Copyright Office Rejects CARP Recommendations
dave-fu writes "This just in: webcasters can breathe a sigh of relief as common sense and good taste has won out over stuffed suits and greased pockets--CARP has been rejected. If you weren't aware of it, CARP would have imposed exorbitant fees on webcasters, effectively killing webcasting radiostations, or at least preventing them from playing all (American) copyrighted music." See our previous story, or saveinternetradio.org, or read through the Copyright Office page linked above for background information. I wouldn't rejoice just yet - while webcasters argued that the proposed rates were way too high, the RIAA argued that they were way too low. There will still be royalty rates set by the Copyright Office, and the final rates may not be anything to cheer about.
Yay for me!
Put a carp in their pockets. Works for me...
Oh well. Sixth psot?
PIST FR0ST!!! HAX HAX!!!
Boba Fett is a Mexican??!?
eatme YOU ARE SO LEET wow this is great !!

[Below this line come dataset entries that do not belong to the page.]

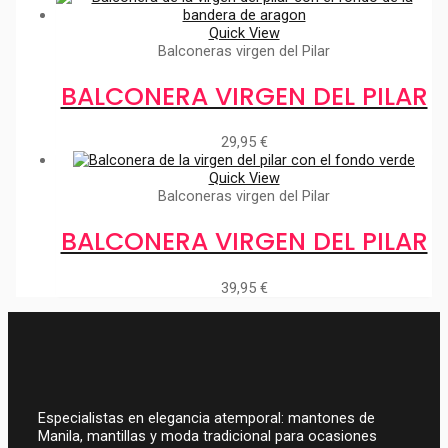
Quick View
Balconeras virgen del Pilar
BALCONERA VIRGEN DEL PILAR
29,95
€
Quick View
Balconeras virgen del Pilar
BALCONERA VIRGEN DEL PILAR
39,95
€
Especialistas en elegancia atemporal: mantones de
Manila, mantillas y moda tradicional para ocasiones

A professor at the University of Mississippi is giving a
lecture on the supernatural. To get a feel for his
audience, he asks: "How many people here believe in
ghostses?" About 90 students raise their hands.
"Well, that's a good start. Out of those of you who
believe in ghostses, do any of you think you've ever seen
a ghostse?" About 40 students raise their hands.
"That's really good. Has anyone here ever talked to a
ghostse?" 15 students raise their hands.
"That's great. Has anyone here ever touched a ghostse?" 3
students raise their hands.
"That's fantastic. But let me ask you one question
further... Have any of you ever made love to a ghostse?"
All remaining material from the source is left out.